Repairing an apartment can take a village

The beauty of cycling the Sentier du Coeur d’Alènes cannot be overstated.

Within 10 miles of the Medimont trailhead in Harrison, the fall colors are brilliant. Loneliness is soothing. The surrounding landscape is magnificent. It’s peaceful and perfect on a Sunday afternoon.

And then came a puncture.

Now, for a normal person, a bicycle puncture is not serious. It’s pretty routine. Change it and move on. This should take 10 minutes.

But I’m not normal.

When things go wrong, even the little things, doubt rises and panic sets in. I’m worried.

So when I got an apartment a few miles from Harrison on Sunday afternoon, literally when I was turning around because there was a lot of debris on the trail, I was very concerned.

For good reason.

I didn’t have much luck putting on the new inner tube. I had done this before, but this time I just couldn’t get it and the old tire went right on. After about 10 infuriating minutes and wondering why I was being so stupid, I thought maybe I should go back to Harrison and call for help, which would be embarrassing.

I was hoping someone could come and help me, make me feel less alone, but I had only seen two other cyclists, and they were heading towards Harrison. Chances were they were long gone.

But a few minutes later, here they are. And even better, they stopped by to see if I needed any help.


Their names, not sure of the spelling here, I believe were Bob and Carrie. They were part-time residents of Harrison. Bob tried to put the inner tube on, but had no better luck than me. Together, we were always perplexed.

“If you come back to Harrison, I can pick you up at the marina and take you back to your car,” Bob offered.

Then reinforcements arrived.

A woman named Cathy on a walk stopped to see what was going on. She knew bikes, how to change a tire and told me about it.

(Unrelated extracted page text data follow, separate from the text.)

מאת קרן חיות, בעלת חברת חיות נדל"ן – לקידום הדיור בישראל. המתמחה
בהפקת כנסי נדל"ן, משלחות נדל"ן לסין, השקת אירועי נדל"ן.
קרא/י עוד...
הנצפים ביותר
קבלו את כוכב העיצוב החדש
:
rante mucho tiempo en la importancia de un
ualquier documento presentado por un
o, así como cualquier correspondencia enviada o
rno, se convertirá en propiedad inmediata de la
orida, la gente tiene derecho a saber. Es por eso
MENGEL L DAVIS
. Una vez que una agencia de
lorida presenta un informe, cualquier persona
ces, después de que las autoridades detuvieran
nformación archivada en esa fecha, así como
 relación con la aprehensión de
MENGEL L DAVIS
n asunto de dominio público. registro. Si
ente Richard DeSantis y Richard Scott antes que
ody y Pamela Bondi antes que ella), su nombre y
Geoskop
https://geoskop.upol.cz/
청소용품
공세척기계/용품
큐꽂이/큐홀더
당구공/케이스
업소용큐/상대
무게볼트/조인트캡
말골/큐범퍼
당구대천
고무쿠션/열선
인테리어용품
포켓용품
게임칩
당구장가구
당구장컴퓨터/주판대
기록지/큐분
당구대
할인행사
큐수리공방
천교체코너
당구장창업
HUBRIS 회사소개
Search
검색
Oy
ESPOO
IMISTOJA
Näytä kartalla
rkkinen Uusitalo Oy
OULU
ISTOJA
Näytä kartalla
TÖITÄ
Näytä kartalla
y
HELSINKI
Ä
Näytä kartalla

She warned me to make sure the inner tube and tire were properly seated on the rim.

I thought I had it.

Five minutes later, I used the C02 cartridge to fill the inner tube. It worked, but Bob spotted a problem. The tire bead was not set properly and was pushing on the rim, creating a small bulge. It looked like he could explode at any moment.

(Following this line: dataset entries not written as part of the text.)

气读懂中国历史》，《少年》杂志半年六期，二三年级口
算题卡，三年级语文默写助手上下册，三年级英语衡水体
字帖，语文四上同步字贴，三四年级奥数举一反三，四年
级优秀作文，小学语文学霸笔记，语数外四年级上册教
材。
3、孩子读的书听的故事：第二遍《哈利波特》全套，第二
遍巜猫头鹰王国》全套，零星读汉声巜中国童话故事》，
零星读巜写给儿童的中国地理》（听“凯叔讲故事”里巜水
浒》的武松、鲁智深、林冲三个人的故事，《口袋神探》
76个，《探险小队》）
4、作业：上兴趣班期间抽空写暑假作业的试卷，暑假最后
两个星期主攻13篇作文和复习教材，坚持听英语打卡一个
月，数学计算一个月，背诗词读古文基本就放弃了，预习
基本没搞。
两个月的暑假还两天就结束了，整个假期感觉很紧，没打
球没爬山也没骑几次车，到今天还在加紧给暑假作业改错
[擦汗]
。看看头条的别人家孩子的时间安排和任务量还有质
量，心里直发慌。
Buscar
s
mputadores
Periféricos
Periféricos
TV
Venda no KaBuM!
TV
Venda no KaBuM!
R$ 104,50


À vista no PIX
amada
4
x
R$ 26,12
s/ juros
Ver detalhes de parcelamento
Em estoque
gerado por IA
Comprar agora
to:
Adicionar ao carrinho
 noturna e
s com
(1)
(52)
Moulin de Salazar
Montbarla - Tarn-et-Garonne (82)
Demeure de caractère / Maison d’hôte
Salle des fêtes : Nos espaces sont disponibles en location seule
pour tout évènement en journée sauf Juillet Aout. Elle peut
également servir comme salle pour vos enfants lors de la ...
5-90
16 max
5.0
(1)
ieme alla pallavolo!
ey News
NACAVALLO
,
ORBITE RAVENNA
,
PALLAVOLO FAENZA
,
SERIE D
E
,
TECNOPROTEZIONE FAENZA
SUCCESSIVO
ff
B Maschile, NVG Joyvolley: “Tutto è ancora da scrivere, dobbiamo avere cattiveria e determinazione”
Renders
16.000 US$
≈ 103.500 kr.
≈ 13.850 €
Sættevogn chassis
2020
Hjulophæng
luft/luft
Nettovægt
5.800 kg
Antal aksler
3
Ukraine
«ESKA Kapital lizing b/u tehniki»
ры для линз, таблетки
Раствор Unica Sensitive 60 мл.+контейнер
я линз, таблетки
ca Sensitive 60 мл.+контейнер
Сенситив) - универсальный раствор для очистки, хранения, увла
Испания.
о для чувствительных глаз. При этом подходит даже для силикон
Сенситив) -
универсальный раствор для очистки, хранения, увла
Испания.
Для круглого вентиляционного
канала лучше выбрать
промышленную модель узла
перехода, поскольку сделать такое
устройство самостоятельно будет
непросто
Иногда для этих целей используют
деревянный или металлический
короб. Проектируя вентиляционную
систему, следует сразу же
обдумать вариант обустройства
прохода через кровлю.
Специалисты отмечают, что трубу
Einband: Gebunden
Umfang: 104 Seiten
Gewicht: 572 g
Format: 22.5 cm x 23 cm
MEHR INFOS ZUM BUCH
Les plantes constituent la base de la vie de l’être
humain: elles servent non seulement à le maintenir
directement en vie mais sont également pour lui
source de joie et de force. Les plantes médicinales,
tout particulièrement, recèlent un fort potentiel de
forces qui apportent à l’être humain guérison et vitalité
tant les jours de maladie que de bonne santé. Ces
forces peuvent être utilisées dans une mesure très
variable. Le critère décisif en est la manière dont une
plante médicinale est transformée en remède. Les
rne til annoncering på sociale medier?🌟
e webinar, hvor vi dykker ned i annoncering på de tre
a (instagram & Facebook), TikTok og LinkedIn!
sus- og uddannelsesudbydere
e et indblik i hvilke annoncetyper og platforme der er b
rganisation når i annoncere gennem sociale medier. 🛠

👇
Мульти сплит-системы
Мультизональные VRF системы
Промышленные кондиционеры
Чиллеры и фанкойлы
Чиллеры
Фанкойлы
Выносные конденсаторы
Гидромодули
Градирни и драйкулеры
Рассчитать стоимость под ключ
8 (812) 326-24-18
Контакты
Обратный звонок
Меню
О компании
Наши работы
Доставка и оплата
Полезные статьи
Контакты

I let out some air to see if it released enough pressure for me to put it on, but no. Having no other choice, I put the tire back on. It didn’t turn right, because that bulge was clinging to the brake pad. Now what?

Bob knew.

“You will have to release the brake,” he said.

How do I do this?

He pushed a lever and the brake released. The tire could spin smoothly.

I quickly gathered my things and thanked the three of them.

“I would always try to put the tire on,” I said.

Bob and Carrie followed me to Harrison to see if the tire held. It made.

“I should be OK,” I said. “Worst case the tire would puncture and I have to race with my bike behind my car. I’m a racer. It’s something I can do.”

With a wave and another shout of thanks, I walked away. For the first kilometers, slow and careful. Then, confidence growing, I put it all the way in, pedaling furiously, relieved with each passing kilometer.

With 3 miles to go, I relaxed and stopped to take pictures, including one of a moose that didn’t have it. He walked up the embankment to the trail and stared at me. I got the message.

Finally, I got to the car. It was still a beautiful day with a setting sun. I was grateful for the moment and for the people who could have passed me by but didn’t. They stopped to make sure I was okay and got me started.

These are the kind of people who live better.

And maybe it’ll help me learn that I don’t have to worry so much.

Bill Buley is a journalist at The Press.